**Exercise objective:**
From the data below, return all lines holding the string "oder".

(Transcribed page contents)

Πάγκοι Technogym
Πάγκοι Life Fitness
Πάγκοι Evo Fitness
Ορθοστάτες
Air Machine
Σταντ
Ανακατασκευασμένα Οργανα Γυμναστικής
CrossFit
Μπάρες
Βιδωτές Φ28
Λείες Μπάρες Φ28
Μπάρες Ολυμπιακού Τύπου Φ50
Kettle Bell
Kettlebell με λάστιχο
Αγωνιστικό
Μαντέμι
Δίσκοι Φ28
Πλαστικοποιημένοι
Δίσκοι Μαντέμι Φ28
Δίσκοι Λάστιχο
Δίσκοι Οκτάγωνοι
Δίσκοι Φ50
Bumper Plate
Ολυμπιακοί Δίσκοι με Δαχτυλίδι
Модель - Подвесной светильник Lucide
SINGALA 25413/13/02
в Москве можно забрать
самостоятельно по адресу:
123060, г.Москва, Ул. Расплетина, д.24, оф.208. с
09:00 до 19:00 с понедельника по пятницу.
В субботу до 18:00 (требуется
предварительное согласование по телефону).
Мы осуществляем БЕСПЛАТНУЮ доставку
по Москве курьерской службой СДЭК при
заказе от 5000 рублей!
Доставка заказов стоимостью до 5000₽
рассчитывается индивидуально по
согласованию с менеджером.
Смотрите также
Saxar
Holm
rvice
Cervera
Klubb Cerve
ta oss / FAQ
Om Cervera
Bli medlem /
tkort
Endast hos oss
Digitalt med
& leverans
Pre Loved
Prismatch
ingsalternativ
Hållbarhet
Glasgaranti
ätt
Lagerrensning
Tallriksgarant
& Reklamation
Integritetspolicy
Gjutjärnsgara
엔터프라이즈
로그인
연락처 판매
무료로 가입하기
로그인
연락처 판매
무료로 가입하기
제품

* * *

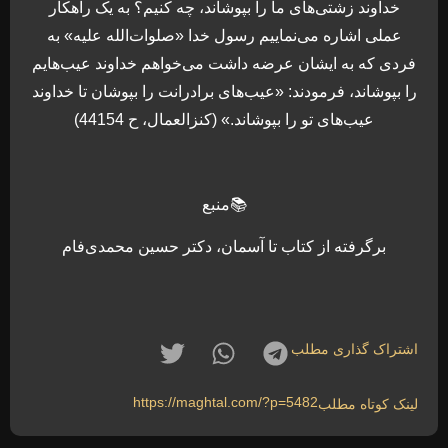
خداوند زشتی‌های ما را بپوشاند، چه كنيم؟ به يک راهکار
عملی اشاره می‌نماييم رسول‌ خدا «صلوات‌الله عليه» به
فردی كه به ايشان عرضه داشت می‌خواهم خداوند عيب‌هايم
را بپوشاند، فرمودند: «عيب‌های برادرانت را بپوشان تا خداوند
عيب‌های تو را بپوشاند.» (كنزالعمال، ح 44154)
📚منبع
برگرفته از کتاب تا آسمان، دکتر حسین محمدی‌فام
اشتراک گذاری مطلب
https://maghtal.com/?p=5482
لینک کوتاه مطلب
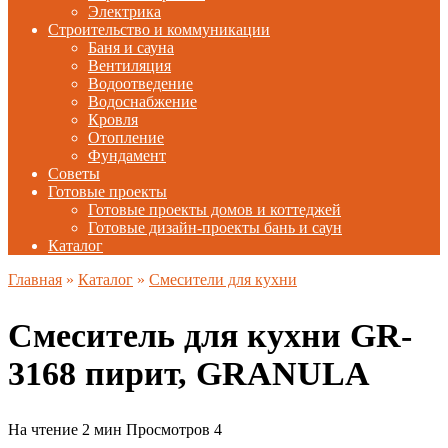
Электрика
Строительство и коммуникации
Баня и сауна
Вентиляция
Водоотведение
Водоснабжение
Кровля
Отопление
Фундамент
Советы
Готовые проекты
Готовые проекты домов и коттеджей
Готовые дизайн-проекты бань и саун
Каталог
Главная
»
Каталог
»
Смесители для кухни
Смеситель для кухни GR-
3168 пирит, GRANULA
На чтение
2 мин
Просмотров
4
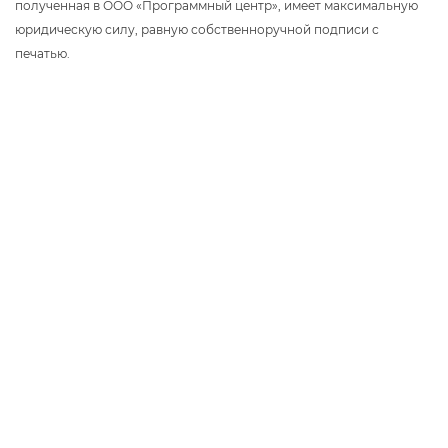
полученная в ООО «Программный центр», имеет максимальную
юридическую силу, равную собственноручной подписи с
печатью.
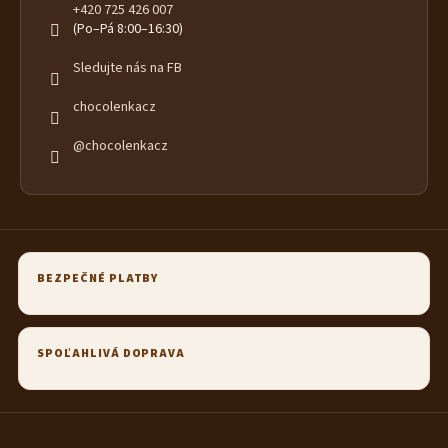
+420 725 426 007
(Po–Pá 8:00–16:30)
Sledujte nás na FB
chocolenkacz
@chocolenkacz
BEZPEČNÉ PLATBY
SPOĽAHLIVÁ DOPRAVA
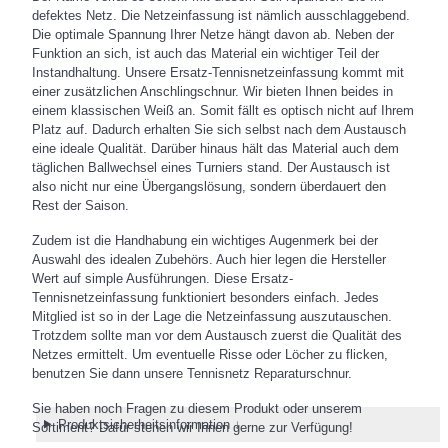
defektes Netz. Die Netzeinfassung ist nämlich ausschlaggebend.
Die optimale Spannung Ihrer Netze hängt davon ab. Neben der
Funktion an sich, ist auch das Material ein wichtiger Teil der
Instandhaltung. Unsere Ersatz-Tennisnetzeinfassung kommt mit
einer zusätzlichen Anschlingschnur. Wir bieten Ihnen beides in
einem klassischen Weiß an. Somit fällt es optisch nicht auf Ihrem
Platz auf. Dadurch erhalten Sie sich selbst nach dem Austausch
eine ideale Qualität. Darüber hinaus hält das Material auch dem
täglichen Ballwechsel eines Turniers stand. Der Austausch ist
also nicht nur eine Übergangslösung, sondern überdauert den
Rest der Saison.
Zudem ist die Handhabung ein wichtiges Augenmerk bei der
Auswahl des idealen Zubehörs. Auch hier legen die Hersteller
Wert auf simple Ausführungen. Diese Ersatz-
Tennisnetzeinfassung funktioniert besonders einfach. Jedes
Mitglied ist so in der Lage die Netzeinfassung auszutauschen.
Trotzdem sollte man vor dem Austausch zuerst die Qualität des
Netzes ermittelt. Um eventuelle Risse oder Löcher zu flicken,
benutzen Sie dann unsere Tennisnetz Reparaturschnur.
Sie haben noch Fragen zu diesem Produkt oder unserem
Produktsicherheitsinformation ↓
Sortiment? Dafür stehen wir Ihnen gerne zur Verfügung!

--

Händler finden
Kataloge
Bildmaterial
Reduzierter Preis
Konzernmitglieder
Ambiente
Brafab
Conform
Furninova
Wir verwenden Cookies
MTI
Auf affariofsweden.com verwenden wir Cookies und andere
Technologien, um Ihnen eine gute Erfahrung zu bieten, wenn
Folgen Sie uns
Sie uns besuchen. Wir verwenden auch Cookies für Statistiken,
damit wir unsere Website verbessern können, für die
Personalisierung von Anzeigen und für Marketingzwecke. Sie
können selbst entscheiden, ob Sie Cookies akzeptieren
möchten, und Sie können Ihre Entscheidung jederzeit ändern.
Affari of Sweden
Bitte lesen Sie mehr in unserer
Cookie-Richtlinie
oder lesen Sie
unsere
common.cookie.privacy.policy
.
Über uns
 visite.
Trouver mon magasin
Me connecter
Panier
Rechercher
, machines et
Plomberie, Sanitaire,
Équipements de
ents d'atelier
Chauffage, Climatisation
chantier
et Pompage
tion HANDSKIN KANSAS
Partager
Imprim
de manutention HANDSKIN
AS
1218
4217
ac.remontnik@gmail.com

**Result of this exercise:**
Netzes ermittelt. Um eventuelle Risse oder Löcher zu flicken,
Sie haben noch Fragen zu diesem Produkt oder unserem
oder lesen Sie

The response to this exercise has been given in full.